I was saddened to wake up to the news that Lynsey de Paul has died. Lysey will always have a special place in my 12 year old heart and I listened to the 2xCD collection of all her music between 1972-74 on the way to work and returning home this evening. Some great and truly under-rated pop songs. I've blogged before about Lynsey and will probably do so again when the mood strikes.

Whenever I hear her first hit single, 'Sugar Me', I whiz back in time to the summer of 1972 when my family was on holiday in Scarborough or Bridlington (I can't remember which) and 'Sugar Me' was played endlessly on the radio, along with Alice's 'Schools Out' and Bowie's 'Starman'. Yes, that's the company she was in. I remember not wanting to go out and play because I wanted to listen to pop music on my tiny transistor radio. I loved 'Sugar Me' then and I still do - it's elegant simplicity is a slice of perfect pop.

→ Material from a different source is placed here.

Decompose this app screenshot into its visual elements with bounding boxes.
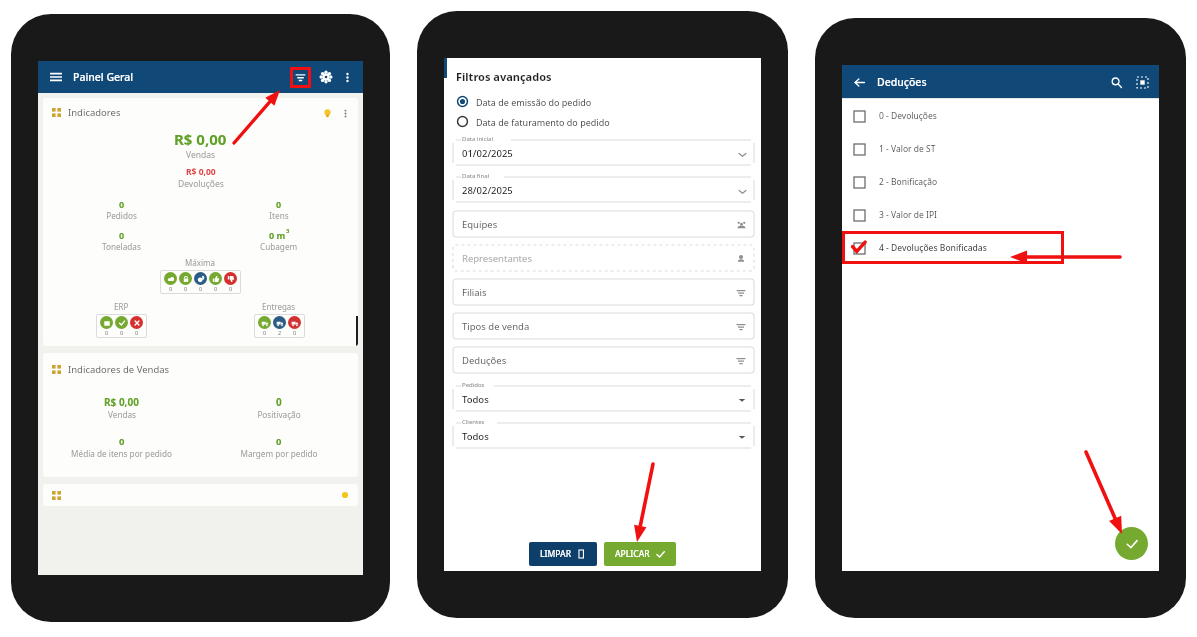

She was the only solo British girl pop star that wrote her own songs back then and, from that first appearance on 'Top of the Pops', she was definitely a pop star. What I didn't realise, of course, was that I'd already heard her songs, such as 'Storm In A Teacup' by The Fortunes, 'Crossword Puzzle' for Dana and the songs she wrote with Barry Blue. A year or so later she wrote 'Central Park Arrest' which was recorded by Thunder Thighs aka the backing vocalists for Lou Reed and Mott The Hoople. I loved that song with its police sirens  but I've never managed to find it anywhere (I have Lynsey's version of the song, obviously).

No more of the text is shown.